Abraham is constantly held up in the sacred story, as the subject of great distinction among the princes and sovereigns of the countries in which he sojourned. This distinction was on account of his great wealth. When he proposed to buy a burying-ground at Sarah's death, of the children of Heth, he stood up and spoke with great humility of himself as "a stranger and sojourner among them," (Gen. xxiii: 4,) desirous to obtain a burying-ground. But in what light do they look upon him? "Hear us, my Lord, thou art a mighty prince among us."—Gen. xxiii: 6. Such is the light in which they viewed him. What gave a man such distinction among such a people? Not moral qualities, but great wealth, and its inseparable concomitant, power. When the famine drove Abraham to Egypt, he received the highest honors of the reigning sovereign. This honor at Pharaoh's court, was called forth by the visible tokens of immense wealth. In Genesis xii: 15, 16, we have the honor that was shown to him, mentioned, with a list of his property, which is given in these words, in the 16th verse: "He had sheep, and oxen, and he-asses, and men-servants, and maid-servants, and she-asses, and camels." The amount of his flocks may be inferred from the number of slaves employed in tending them. They were those he brought from Ur of the Chaldees, of whom the three hundred and eighteen were born; those gotten in Haran, where he dwelt for a short time, and those which he inherited from his father, who died in Haran. When Abraham went up from Egypt, it is stated in Genesis xiii: 2, that he was "very rich," not only in flocks and slaves, but in "silver and gold" also.

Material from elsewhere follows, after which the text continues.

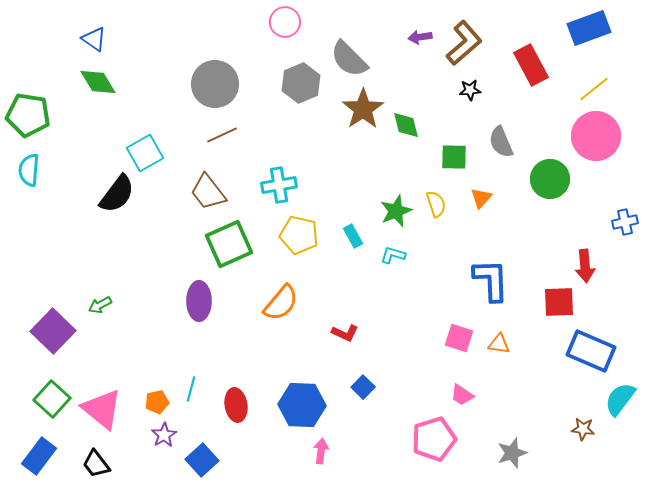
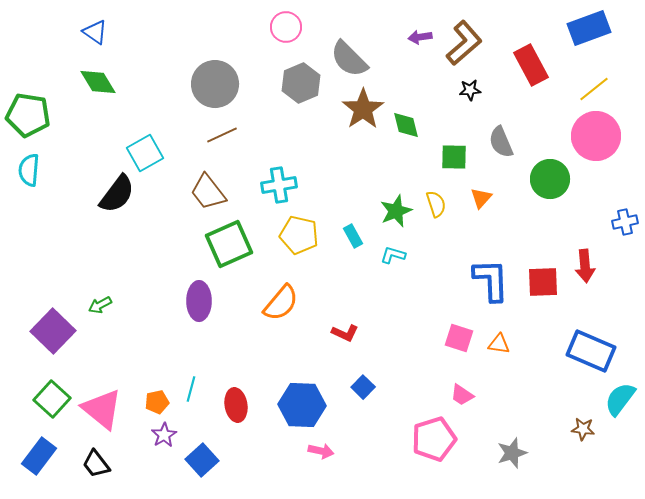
pink circle at (285, 22): moved 1 px right, 5 px down
blue triangle at (94, 39): moved 1 px right, 7 px up
red square at (559, 302): moved 16 px left, 20 px up
pink arrow at (321, 451): rotated 95 degrees clockwise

After the destruction of Sodom, we see him sojourning in the kingdom of Gerar. Here he received from the sovereign of the country, the honors of equality; and Abimelech, the king, (as Pharoah had done before him,) seeks Sarah for a wife, under the idea that she was Abraham's sister. When his mistake was discovered, he made Abraham a large present. Reason will tell us, that in selecting the items of this present, Abimelech was governed by the visible indications of Abraham's preference in the articles of wealth—and that above all, he would present him with nothing which Abraham's sense of moral obligation would not allow him to own. Abimelech's present is thus described in Genesis xx: 14, 16, "And Abimelech took sheep, and oxen, and men-servants, and women-servants, and a thousand pieces of silver, and gave them unto Abraham." This present discloses to us what constituted the most highly prized items of wealth, among these eastern sovereigns in Abraham's day.